To help defray the costs it incurs, the local DAV hosts several events annually, including two fishing tournaments: the Giordano Memorial Tournament in May and the Brant and Field Tournament in June.

This year, Grizzly Gary Wert and management from the Eagles Club are teaming up to sponsor a third tournament, a carp tournament in July.

In addition to providing transportation, the local DAV has also helped by purchasing a building in Sheffield that is used to house veterans that come down from the Soldiers’ and Sailors’ Home in Erie.
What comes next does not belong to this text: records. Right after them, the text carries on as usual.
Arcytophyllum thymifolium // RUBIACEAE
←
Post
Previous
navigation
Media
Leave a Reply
According to Simpson, the local DAV recently had to install a new furnace as well as a new handicap-accessible bathroom, both of which were expensive.

“We really need to put vinyl siding up to help with the heat loss, but it’s just very expensive to do all of this at once,” said Simpson. “There’s no such thing as adequate funding.”
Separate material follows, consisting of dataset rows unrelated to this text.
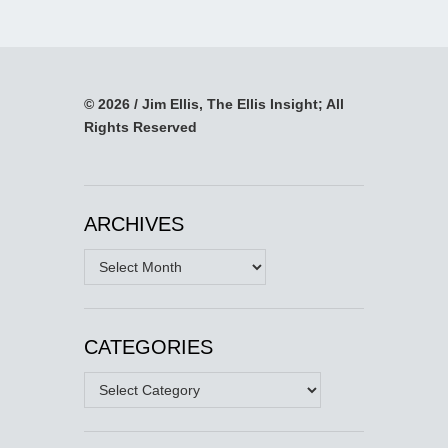
© 2026 / Jim Ellis, The Ellis Insight; All
Rights Reserved
ARCHIVES
Archives
CATEGORIES
Categories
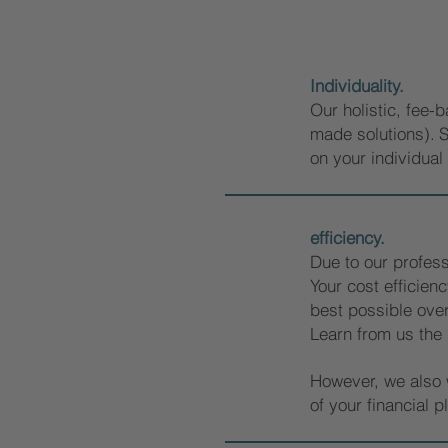
Individuality.
Our holistic, fee-b
made solutions).
S
on your individual 
efficiency.
Due to our profess
Your cost efficienc
best possible over
Learn from us the
However, we also w
of your financial p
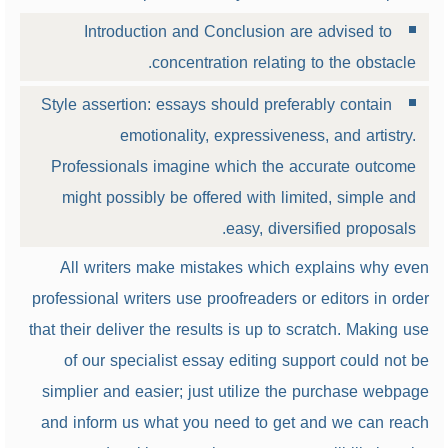
Introduction and Conclusion are advised to
concentration relating to the obstacle.
Style assertion: essays should preferably contain
emotionality, expressiveness, and artistry.
Professionals imagine which the accurate outcome
might possibly be offered with limited, simple and
easy, diversified proposals.
All writers make mistakes which explains why even
professional writers use proofreaders or editors in order
that their deliver the results is up to scratch. Making use
of our specialist essay editing support could not be
simplier and easier; just utilize the purchase webpage
and inform us what you need to get and we can reach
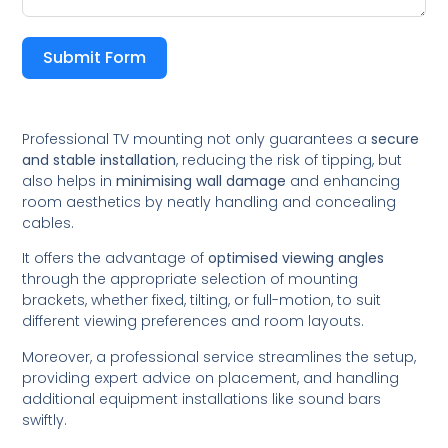
Submit Form
Professional TV mounting not only guarantees a
secure
and stable installation
, reducing the risk of tipping, but
also helps in
minimising wall damage
and enhancing
room aesthetics by neatly handling and concealing
cables.
It offers the advantage of
optimised viewing angles
through the appropriate selection of mounting
brackets, whether fixed, tilting, or full-motion, to suit
different viewing preferences and room layouts.
Moreover, a professional service streamlines the setup,
providing expert advice on placement, and handling
additional equipment installations like sound bars
swiftly.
Currently, there are only about 20 to 25 people who work for the DAV locally to help organize events, drive veterans to appointments, and coordinate fundraising efforts in contrast to the 230 members of the DAV and more than 800 veterans that are served in the area.

“That’s why people need to realize they need to donate local,” said Simpson. “When you donate to a national foundation, only a small portion comes back to the area.”

A member of the DAV for 22 years, Simpson also stressed that they are not to be confused with the Disabled Veterans National Foundation, a group, he said, that has been under investigation for its practices that allegedly do not adequately benefit veterans.

“They send out these little calculators that you can buy at the store for a dollar along with some stickers that guilt you into donating,” he said. “Really, they haven’t done anything for veterans. If it’s not right with veterans, it’s not right with me.”

A CNN investigative report revealed the DVNF received nearly $60 million in donations since it began operations in 2007, but has yet to provide evidence of any significant services to disabled veterans. “Hundreds of millions of dollars of our charitable dollars intended to help veterans is being squandered and wasted by opportunists and by individuals and companies who see it as a profit-making opportunity,” said Daniel Borochoff, president of CharityWatch.

“Locally, you know where the money is going. You can actually see the vans throughout town. They exist,” Simpson said.